_Work to complete:_ Only a slice of the listing below is wanted. Retype the lines from the one containing "L'Engrenage : mémoires d'un" through the one containing "romanesque.", exactly, both ends included.

_Records provided:_
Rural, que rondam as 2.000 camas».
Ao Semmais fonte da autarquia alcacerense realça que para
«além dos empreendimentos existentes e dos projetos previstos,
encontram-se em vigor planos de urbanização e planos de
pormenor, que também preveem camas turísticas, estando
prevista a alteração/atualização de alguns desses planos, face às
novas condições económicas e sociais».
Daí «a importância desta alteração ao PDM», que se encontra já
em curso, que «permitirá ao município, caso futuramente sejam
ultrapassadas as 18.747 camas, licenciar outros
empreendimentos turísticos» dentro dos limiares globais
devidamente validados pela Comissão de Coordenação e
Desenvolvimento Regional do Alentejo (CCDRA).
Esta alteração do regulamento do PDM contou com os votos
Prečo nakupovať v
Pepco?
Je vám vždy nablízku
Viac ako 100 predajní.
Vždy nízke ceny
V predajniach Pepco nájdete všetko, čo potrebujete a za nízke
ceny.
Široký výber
* * *
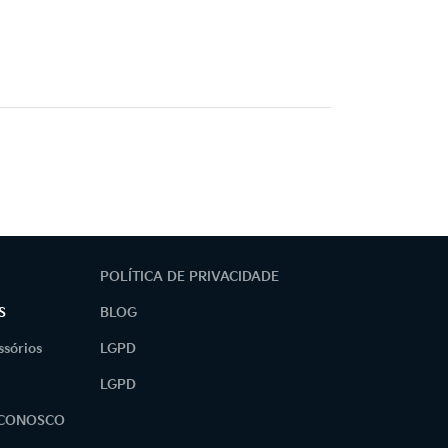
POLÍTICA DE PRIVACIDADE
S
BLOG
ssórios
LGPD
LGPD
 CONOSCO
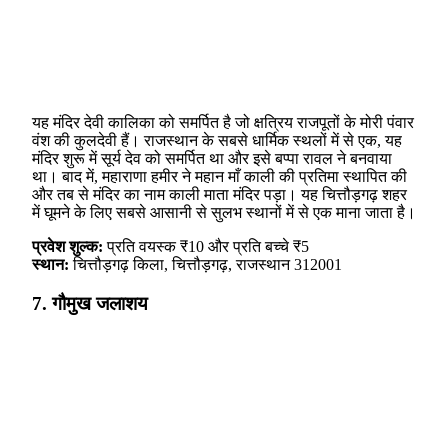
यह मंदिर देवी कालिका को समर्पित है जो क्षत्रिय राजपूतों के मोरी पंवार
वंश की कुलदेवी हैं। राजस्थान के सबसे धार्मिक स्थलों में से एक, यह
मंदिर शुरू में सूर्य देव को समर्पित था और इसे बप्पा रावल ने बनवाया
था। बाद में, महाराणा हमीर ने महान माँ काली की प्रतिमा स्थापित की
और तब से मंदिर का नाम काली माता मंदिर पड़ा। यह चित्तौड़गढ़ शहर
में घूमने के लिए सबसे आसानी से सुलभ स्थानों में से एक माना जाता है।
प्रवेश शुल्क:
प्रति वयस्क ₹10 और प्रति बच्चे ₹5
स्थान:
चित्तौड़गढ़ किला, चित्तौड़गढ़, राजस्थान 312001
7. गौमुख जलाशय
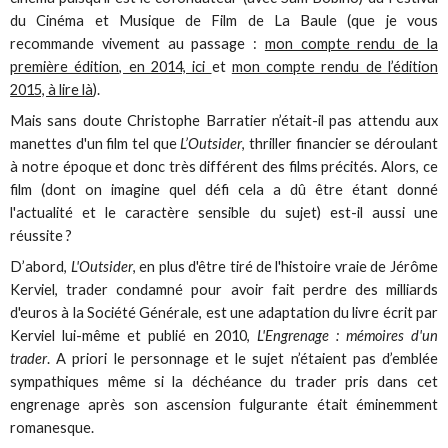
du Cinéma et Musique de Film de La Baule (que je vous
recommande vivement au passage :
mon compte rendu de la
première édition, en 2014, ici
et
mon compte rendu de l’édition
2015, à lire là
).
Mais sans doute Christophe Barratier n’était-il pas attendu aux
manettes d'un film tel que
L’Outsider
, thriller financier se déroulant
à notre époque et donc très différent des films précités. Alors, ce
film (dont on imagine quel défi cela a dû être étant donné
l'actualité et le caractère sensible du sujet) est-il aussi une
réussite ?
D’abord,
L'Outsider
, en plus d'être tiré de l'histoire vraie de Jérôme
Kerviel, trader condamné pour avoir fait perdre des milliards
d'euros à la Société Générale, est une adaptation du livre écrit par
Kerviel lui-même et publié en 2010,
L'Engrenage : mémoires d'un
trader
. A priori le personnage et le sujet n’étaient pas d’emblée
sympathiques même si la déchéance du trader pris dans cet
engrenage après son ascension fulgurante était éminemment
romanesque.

_Exercise answer:_
L'Engrenage : mémoires d'un
trader
. A priori le personnage et le sujet n’étaient pas d’emblée
sympathiques même si la déchéance du trader pris dans cet
engrenage après son ascension fulgurante était éminemment
romanesque.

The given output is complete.